OAuth2 Server - Moderately critical - Access bypass - SA-CONTRIB-2025-020

Vulnerability

Overview

CVE-2025-31691 is a missing authorization vulnerability in the Drupal OAuth2 Server module, affecting versions before 2.1.0. The module fails to consistently enforce admin configurations, allowing users to access OAuth2 endpoints even when the server has been administratively disabled [1][2]. This constitutes a forceful browsing issue.

Exploitation

An attacker with network access to a Drupal site running the vulnerable module can exploit this flaw without authentication.
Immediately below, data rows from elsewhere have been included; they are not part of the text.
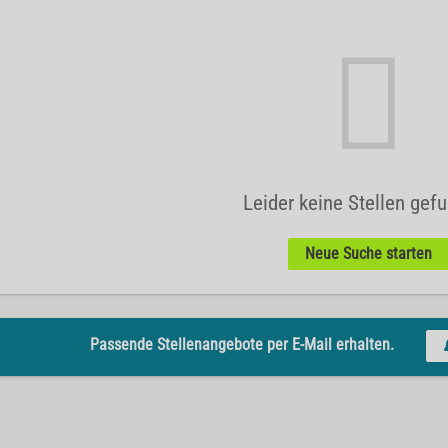
Leider keine Stellen gef
Neue Suche starten
Passende Stellenangebote per E-Mail erhalten.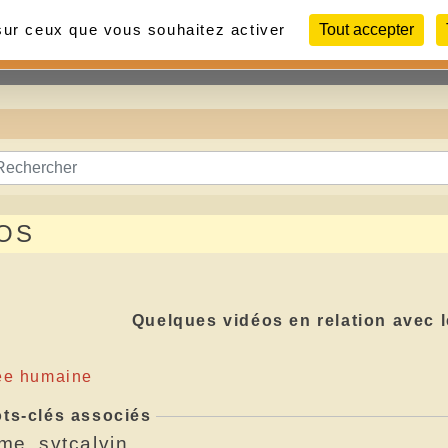
 sur ceux que vous souhaitez activer
Tout accepter
Contact
Liens
Photos
OS
Quelques vidéos en relation avec l
ée humaine
ts-clés associés
ème
svtcalvin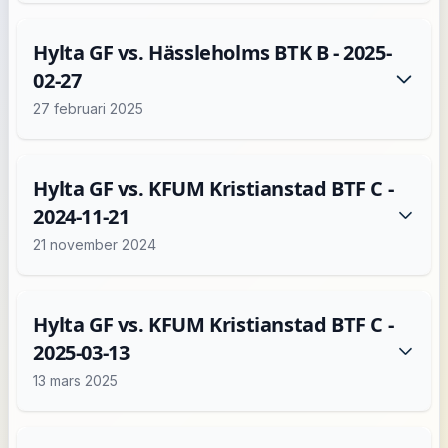
Hylta GF vs. Hässleholms BTK B - 2025-
02-27
27 februari 2025
Hylta GF vs. KFUM Kristianstad BTF C -
2024-11-21
21 november 2024
Hylta GF vs. KFUM Kristianstad BTF C -
2025-03-13
13 mars 2025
By directly accessing OAuth2 endpoints, the attacker can bypass the server's disabled state and authenticate via OAuth2, gaining tokens and potentially accessing protected resources [2].

Impact

Successful exploitation results in unauthorized OAuth2 authentication, allowing an attacker to impersonate legitimate users, access private data, or perform actions on behalf of authenticated users. The CVSS severity is moderate, but the access bypass can lead to significant privilege escalation if the OAuth2 server is integrated with other systems.

Mitigation

The vulnerability is fixed in version 2.1.0 of the OAuth2 Server module. Users are strongly advised to upgrade immediately [2]. No workarounds are currently available.